While the toddler kicked the habit, Indonesia has not. It is the fifth-largest cigarette market in the world, the largest country to have refused to sign a global tobacco treaty, and a case study in the financial power of tobacco companies.

“Not just here, but everywhere, they’re targeting women, targeting children,” the Indonesian health minister, Endang Rahayu Sedyaningsih, said in an interview. “I think that, actually, it’s really immoral.”

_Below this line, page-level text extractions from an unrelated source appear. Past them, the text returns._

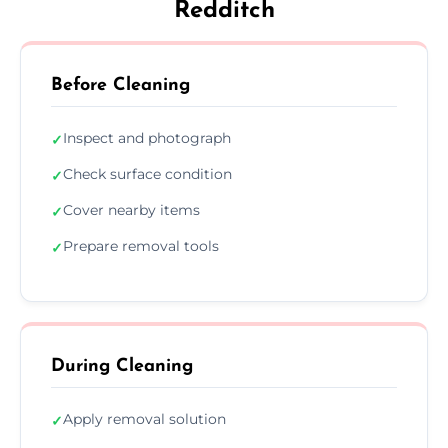
Redditch
Before Cleaning
Inspect and photograph
✓
Check surface condition
✓
Cover nearby items
✓
Prepare removal tools
✓
During Cleaning
Apply removal solution
✓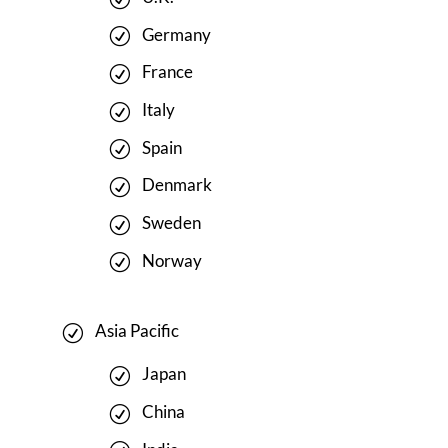
Germany
France
Italy
Spain
Denmark
Sweden
Norway
Asia Pacific
Japan
China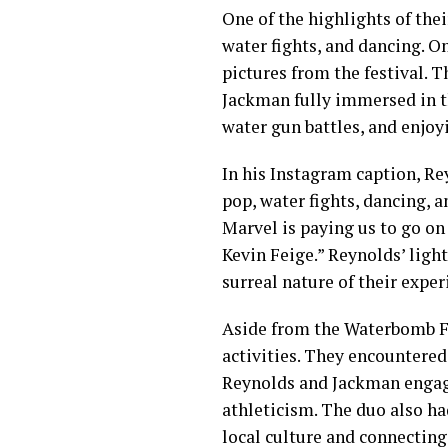
One of the highlights of the
water fights, and dancing. O
pictures from the festival. 
Jackman fully immersed in th
water gun battles, and enjoy
In his Instagram caption, R
pop, water fights, dancing,
Marvel is paying us to go on 
Kevin Feige.” Reynolds’ lig
surreal nature of their exper
Aside from the Waterbomb Fe
activities. They encountered 
Reynolds and Jackman engag
athleticism. The duo also h
local culture and connecting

The health ministry is in the early stages of writing a tobacco control law, including proposals for a ban on all tobacco advertising and stronger health warnings. But Dr. Sedyaningsih, who holds a doctorate in public health from Harvard, said any proposals to regulate smoking faced stiff opposition from vested interests. The tobacco industry employs millions of people who hand-roll the popular kretek, or clove-flavored, cigarettes.

“I don’t want this to become a public debate,” Dr. Sedyaningsih said, “because I think it will have an ugly impact.”

Indonesian smoking rates rose 47 percent in the 1990s. About 60 percent of adult men smoke. For cultural reasons, only 5 percent of women smoke — providing a sales growth opportunity.

Indonesian cigarette makers promoted concerts by Alicia Keys in 2008 and Kelly Clarkson this year until the singers forced them to withdraw sponsorship and pull down posters. Cigarette ads show glamorous, sophisticated, independent women. The companies sell super-slims, sometimes in lipstick-size cases.

Ardi Rizal, the Sumatran celebrity smoker, has recently given up the habit.

Ardi Rizal, the Sumatran celebrity smoker, has recently given up the habit.

“I’m trying to cut back,” a slight, 18-year-old woman named Aprilia said recently outside a soccer stadium where many teenagers smoked. But most of her young female friends, she said, have started smoking.